By Jason E. Lane
For The Sunday Gazette
The new school year is now well underway — turned upside down by COVID-19.
As we work to ensure the health and safety of our schools, another potential pandemic — a learning pandemic — lurks in the shadows.
None of us has experienced anything like this and few are trained in how to deal with it.
As a parent and education professor, I have been tracking the debates across the Capital Region and throughout the country.
Typically, parents would be focused on teacher assignments, bus routes and back-to-school nights.
This year, the focus is on safety — will students wear masks? How will students be socially distanced?
Will schools have MERV-13 air filters? And, the most fundamental question of all: Will the children be in school or learn remotely?
These are important questions.
The responses have implications for children’s health and well-being, and how much they learn.
Unlike widely available public health information, data about the effect of the pandemic on learning is sparse.

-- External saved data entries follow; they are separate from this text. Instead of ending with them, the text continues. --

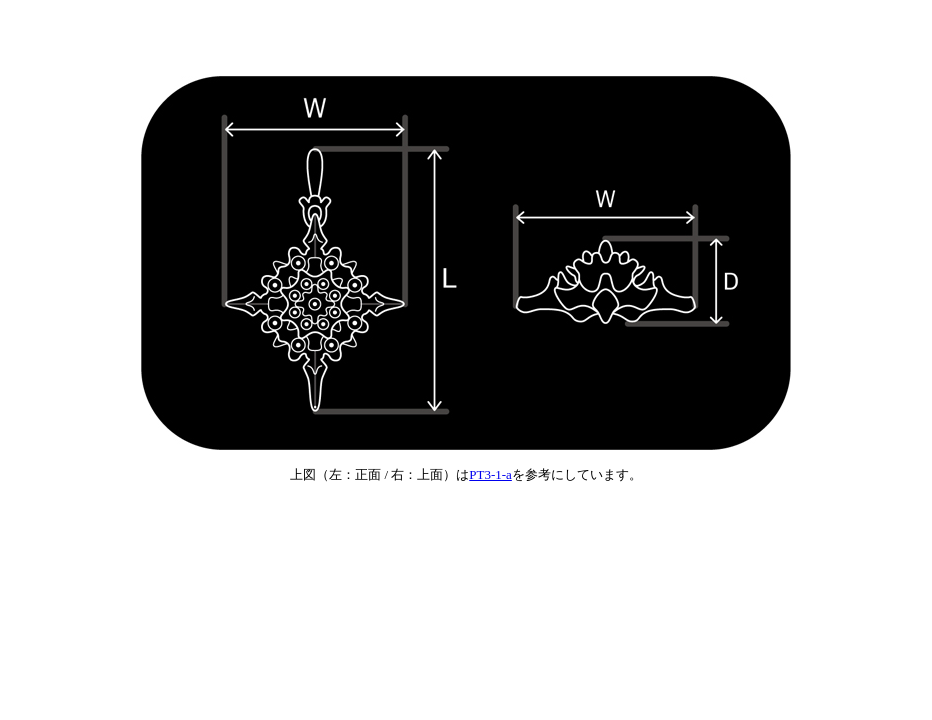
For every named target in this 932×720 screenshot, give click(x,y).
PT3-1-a (490, 474)
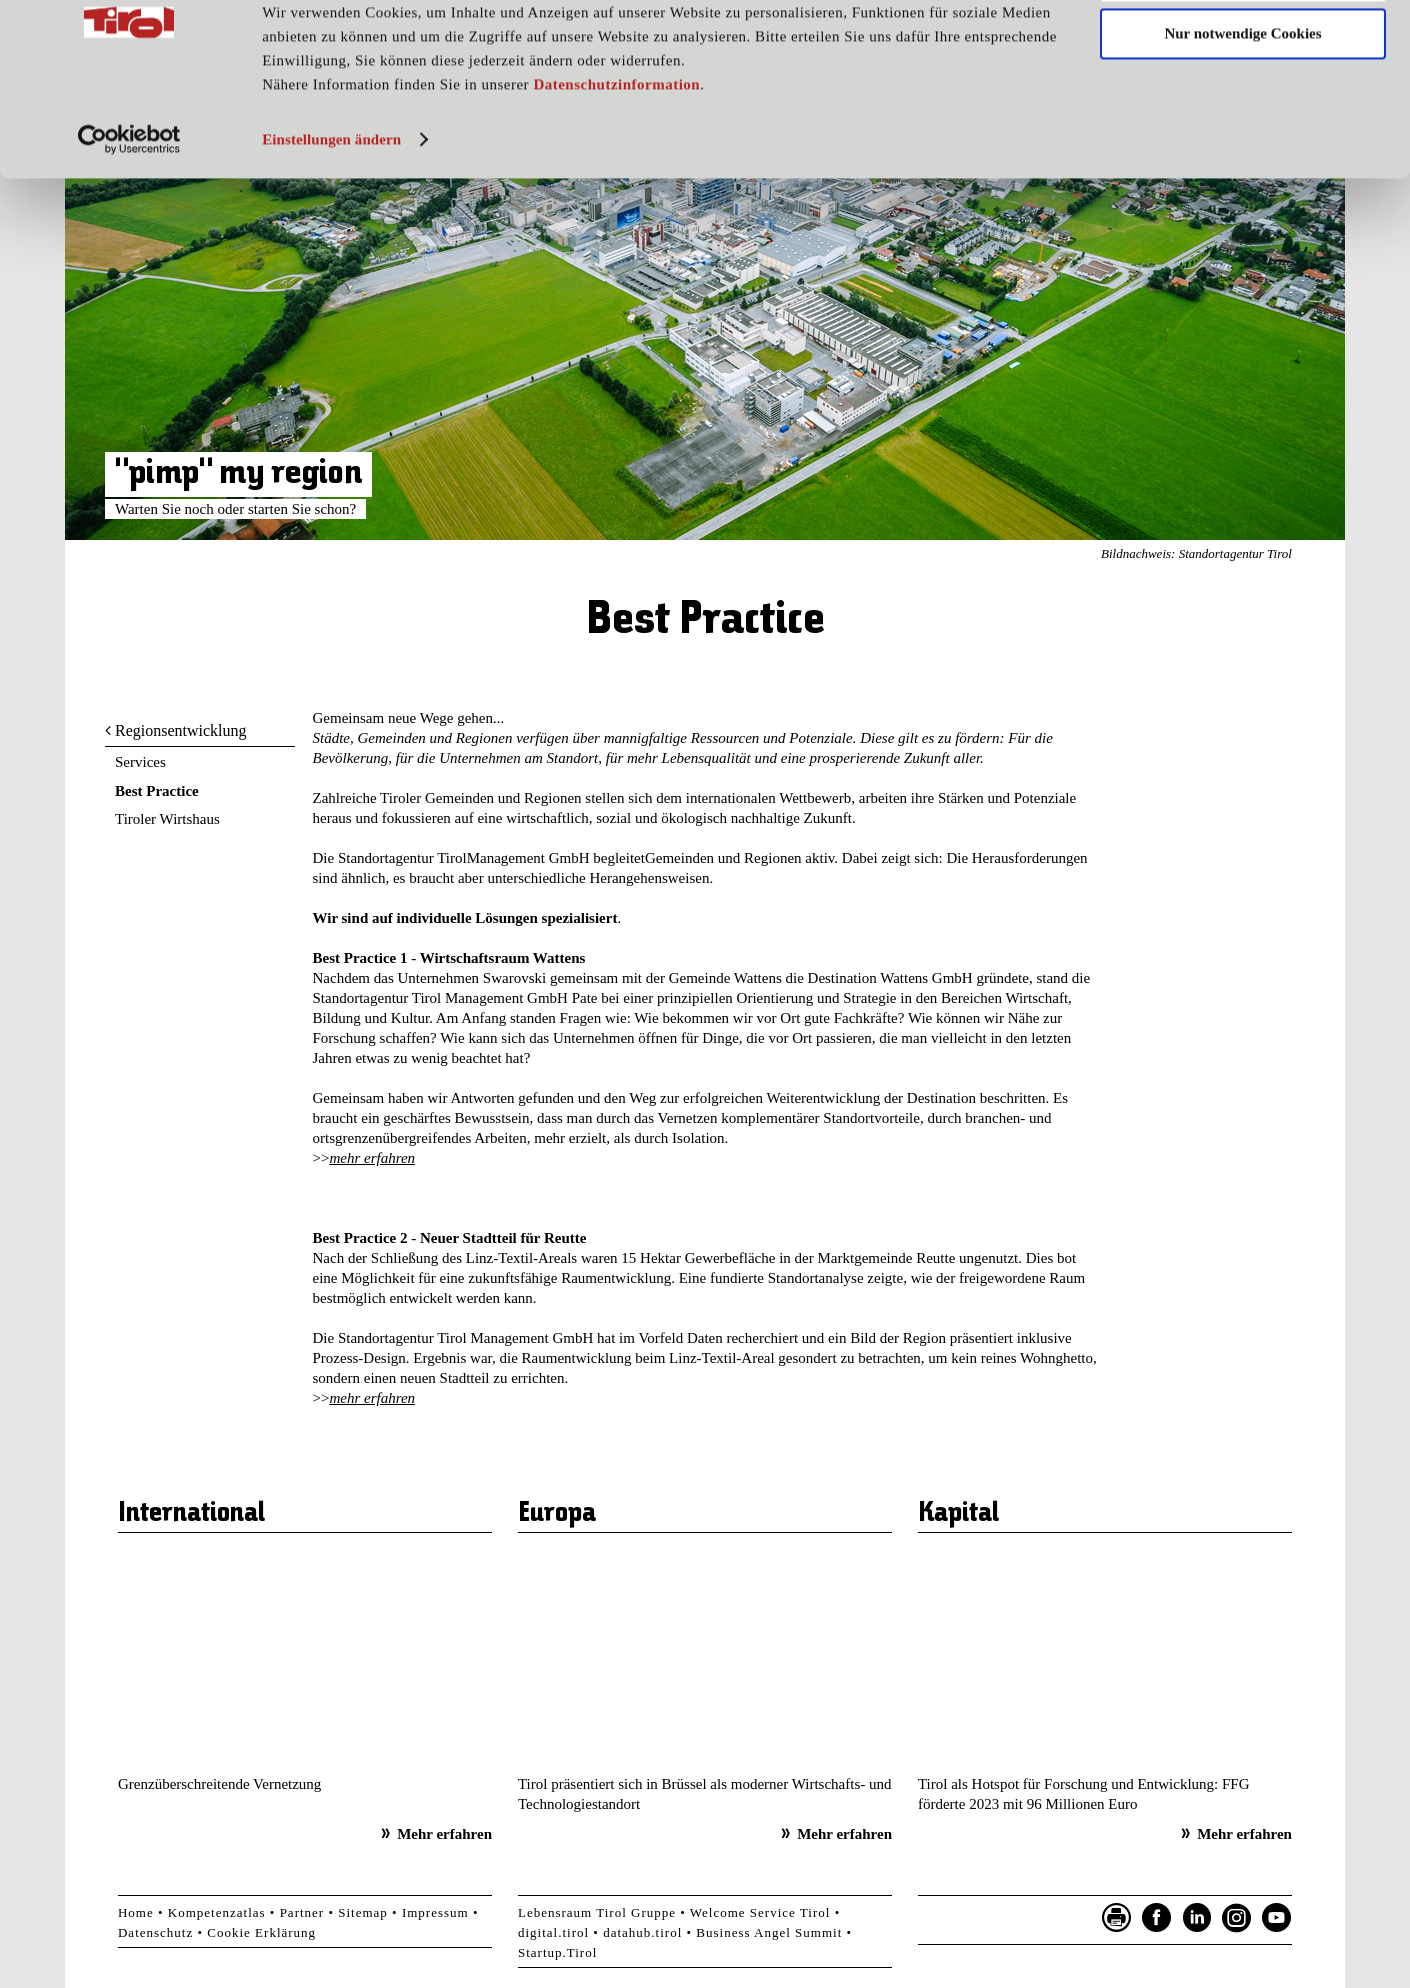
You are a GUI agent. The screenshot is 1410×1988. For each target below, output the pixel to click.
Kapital (958, 1514)
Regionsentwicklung (181, 730)
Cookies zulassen (1243, 49)
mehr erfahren (372, 1158)
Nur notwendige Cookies (1242, 108)
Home (136, 1912)
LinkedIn (1197, 1918)
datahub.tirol (642, 1932)
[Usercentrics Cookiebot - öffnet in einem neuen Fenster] (129, 213)
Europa (557, 1514)
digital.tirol (553, 1932)
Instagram (1237, 1918)
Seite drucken (1117, 1918)
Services (140, 762)
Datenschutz (155, 1932)
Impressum (435, 1912)
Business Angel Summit (769, 1932)
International (191, 1514)
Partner (302, 1912)
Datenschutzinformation (616, 158)
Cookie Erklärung (261, 1932)
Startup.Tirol (557, 1952)
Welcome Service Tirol (760, 1912)
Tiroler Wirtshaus (167, 819)
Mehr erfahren (444, 1834)
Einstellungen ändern (331, 213)
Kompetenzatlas (217, 1912)
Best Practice (157, 791)
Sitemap (363, 1912)
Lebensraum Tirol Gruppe (597, 1912)
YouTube (1277, 1918)
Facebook (1157, 1918)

According to UNESCO, 60 percent of schools in 186 countries were closed, forcing some 1.5 billion students into remote learning.
Locally, more than 100,000 students across the 46 local school districts found themselves learning remotely last spring.
Summer learning loss is a common phenomenon that teachers typically plan for. However, recent studies estimate students returning this fall with less than 70 percent of reading and math gains compared with normal years, and losses will disproportionately affect students of color.
The actual impact will vary.
But, the overall impact is clear: The learning gap is significant and existing disparities based on race are exasperated.
Unless addressed effectively, these gaps will widen with ripple effects for years to come.
In the classroom, teachers are thinking differently about structuring learning. Individualized instruction will be important.
Standard classroom interactions will be rethought, given that most classrooms are devoid of anything but desks and that students will be required to stay at a distance.
At the same time, the learning triad of the family, school and student is being remade — with the family taking more of a front seat in the student’s learning experience. And this is likely to continue whether school is in-person, remote or hybrid.
As we debate effective safety strategies, we have to attend to effective learning strategies.
As a public research university, the University at Albany is committed to supporting the needs of teachers, students and families in the region to prevent a possible learning pandemic.
For example, we have been a national leader in preparing teachers to teach in remote and hybrid formats for the past 20 years.
Our expertise led us to launch www.RemoteEd.org as a hub to support teachers and families.
There are 1,500 curated online educational resources organized by grade and subject. Visitors can find best practices in remote teaching and learning.
Free weekly edTrends (formerly Community Conversations) webinars feature teachers, school leaders, mental health professionals and UAlbany faculty discussing the most pressing issues facing education in the Capital Region.
The upside is that if we take this opportunity to truly rethink how we teach and how students learn, we can create a more robust, engaged and transformative learning ecosystem.
We have the opportunity, if not the necessity, to rethink how we define learning, how we structure the school experience, how we teach students, how we prepare teachers and how we engage with families.
This is the time to come together to create what should be a 21st-century education.
If not, we will be recovering from a learning pandemic for a generation.
Jason E. Lane is dean and professor of the School of Education at the University at Albany.